Boba Continues to Grow and Evolve

Boba is more than a quarter century old and its position as a worldwide tea phenomenon is well and truly cemented. Yet the year 2017 saw the popularity of the tea-based, fruity milk drink explode—particularly in the West—with dedicated boba stores reporting booming business in cities  large and small.

Originally a staple of the night markets of Taiwan, boba, or “bubble tea,” has become synonymous with café culture, and in a fun and instantly gratifying way. Kids, hipsters, health-conscious millennials, students … there’s something for everyone in this colorful sweet nectar of the Asian masses.

Though originally based on black or green tea, to which tapioca balls, fruit jelly, milk and fruit flavors were added, many variants are now a far cry from the drink’s healthy tea origins. In fact, with such high sugar content, some even come with a health warning; and dumbed down concoctions, based not on tea but on corn syrup and artificial flavorings and colors, have at best confused and at worst distanced many consumers.

But lately, cultural centers such as New York, San Francisco and Southern California have witnessed a return to the essence of boba and a boom in upscale boba stores. San Francisco’s Boba Guys and New York’s Kung Fu Tea, a popular franchise that now boasts more than 150 stores nationwide and is expanding internationally, are notable examples.
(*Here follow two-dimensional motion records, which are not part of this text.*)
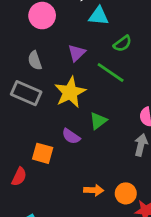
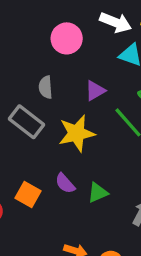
green triangle: (98, 121) -> (98, 193), moved

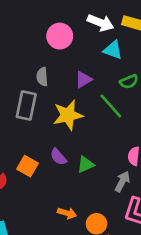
gray rectangle: (26, 122) -> (26, 106), turned 64

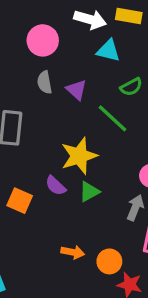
gray semicircle: (42, 77) -> (45, 82), moved
purple triangle: (83, 80) -> (76, 90), turned -42
yellow star: (68, 115) -> (79, 156), moved

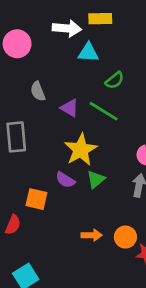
pink circle: (43, 40) -> (17, 44), moved
purple triangle: (76, 90) -> (70, 108), moved

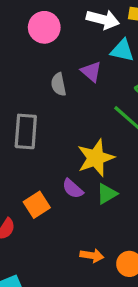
purple triangle: (70, 108) -> (91, 72), moved
orange square: (36, 199) -> (37, 205), turned 35

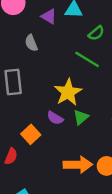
purple triangle: (91, 72) -> (49, 16), moved
orange arrow: (92, 256) -> (78, 165), size x1.6

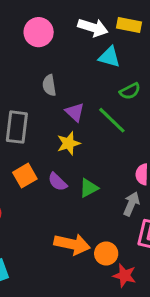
purple triangle: (49, 16) -> (75, 112), moved
yellow star: (68, 92) -> (69, 143), moved, size x0.7
orange square: (31, 134) -> (25, 176), moved

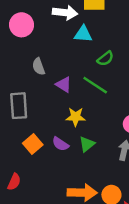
yellow star: (69, 143) -> (76, 117), moved, turned 30

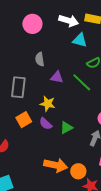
purple triangle: (64, 84) -> (57, 77), turned -32
yellow star: (76, 117) -> (48, 104), moved

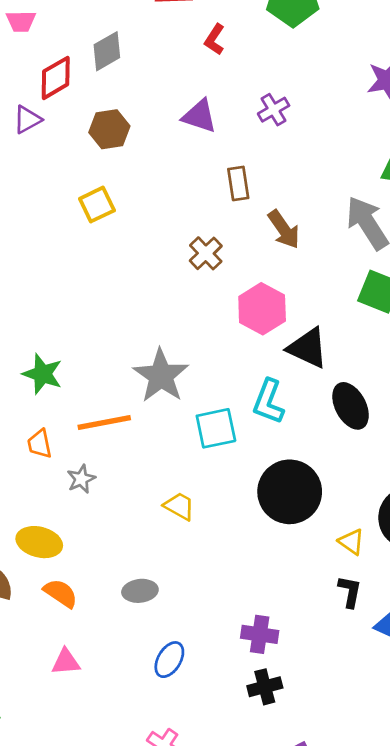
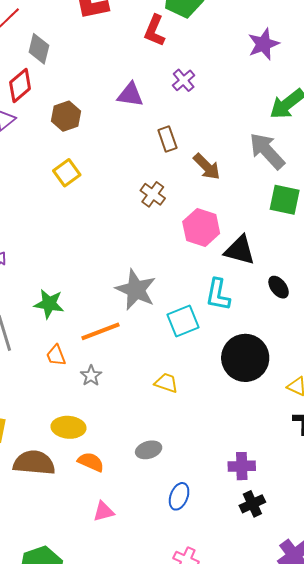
red L-shape: (215, 39) -> (155, 31), moved, size x1.4
gray diamond: (107, 51) -> (39, 49), moved, turned -36
black ellipse: (351, 406) -> (279, 287), size x0.7

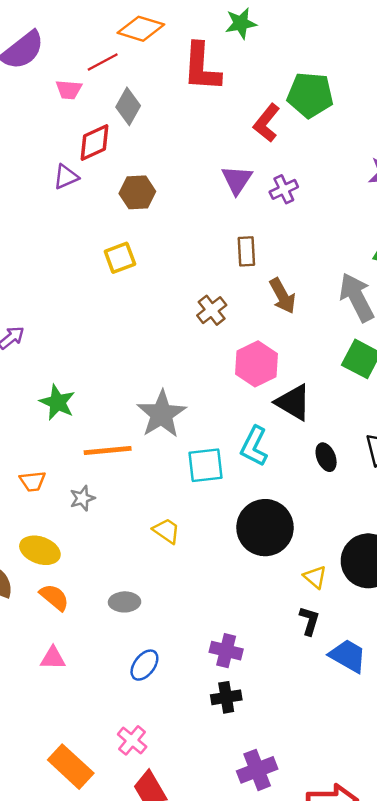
purple triangle: (130, 95) -> (237, 180), moved, turned 40
orange trapezoid: (56, 355) -> (33, 481), moved, turned -90

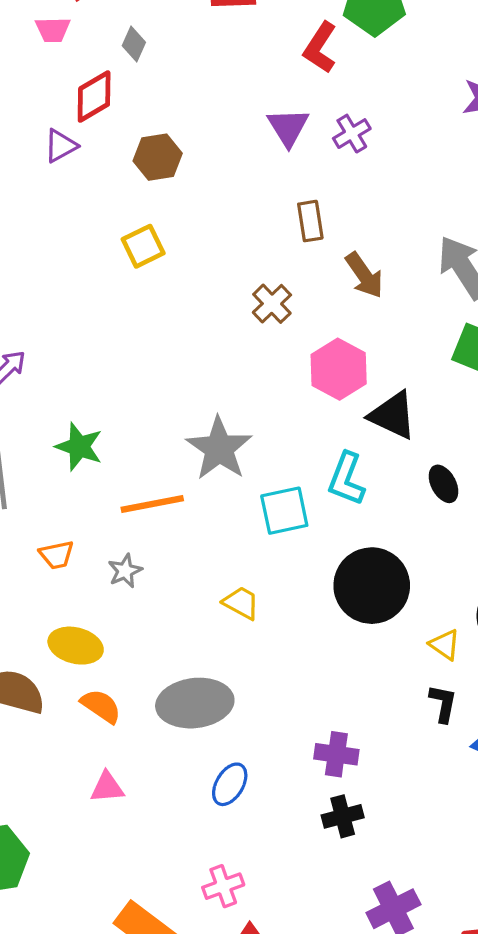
gray diamond: (128, 106) -> (134, 44), size x0.7
gray ellipse: (125, 602) -> (195, 703), size x1.8
pink cross: (132, 740) -> (223, 886), turned 36

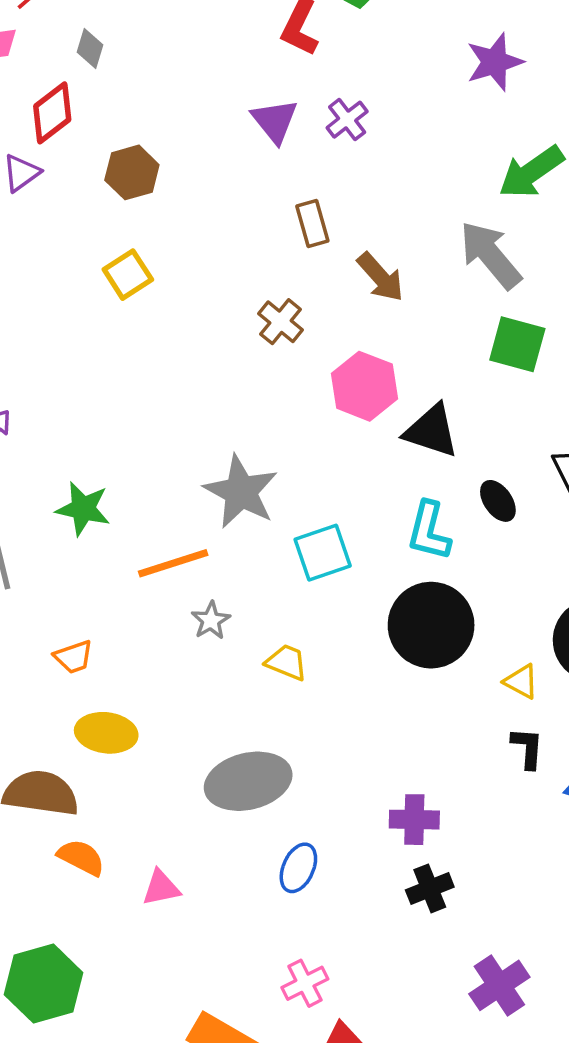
cyan L-shape: (346, 479) -> (429, 531), moved
orange trapezoid: (57, 555) -> (74, 657), moved
gray star: (125, 571) -> (211, 620), moved
orange semicircle: (101, 706) -> (81, 857), moved

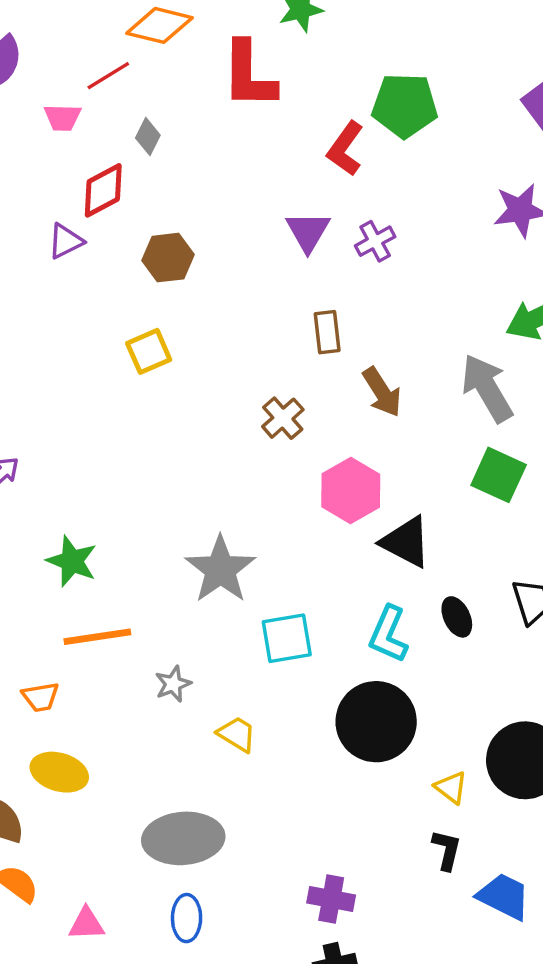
orange line: (173, 563) -> (97, 637), moved
blue ellipse: (298, 868) -> (187, 918), moved, turned -33

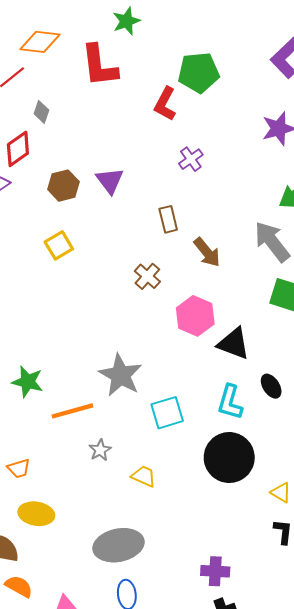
purple triangle: (308, 232) -> (110, 181), moved
orange line: (97, 637) -> (72, 411), moved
Niche stores such as these are focusing on the healthier end of the market, basing their offerings on black, green and oolong teas, and experimenting with variants such as slushies, tea/coffee blends, matcha and seasonal blends. At Boba Guys, syrups are made in-house, milk is organic and tea sourced from “finest tea purveyors.”

Elsewhere, bubble tea mash-ups are trending, where inspiration for flavors come from other cuisines such as hibiscus flowers from Mexico; saffron, cardamom and condensed milk for an Indian flavor; and rosewater for Persian flavored bubble tea. At New York City’s Bar Pa Tea, the menu of healthy tea offerings with fresh-squeezed juice recently expanded to include black tea or oolong flavored soft-serve with tapioca balls and ice cream, pretzels and cookie toppings.

Three martini glasses of mango bubble tea on black

Quirkier trends include serving boba tea in lightbulb-shaped bottles, childhood-harkening cereal toppings and boozy bobas.

Regardless of whether it’s considered tea or not, boba has proven itself to be a retail success and at the close of 2017 is truly established, popular and extremely profitable.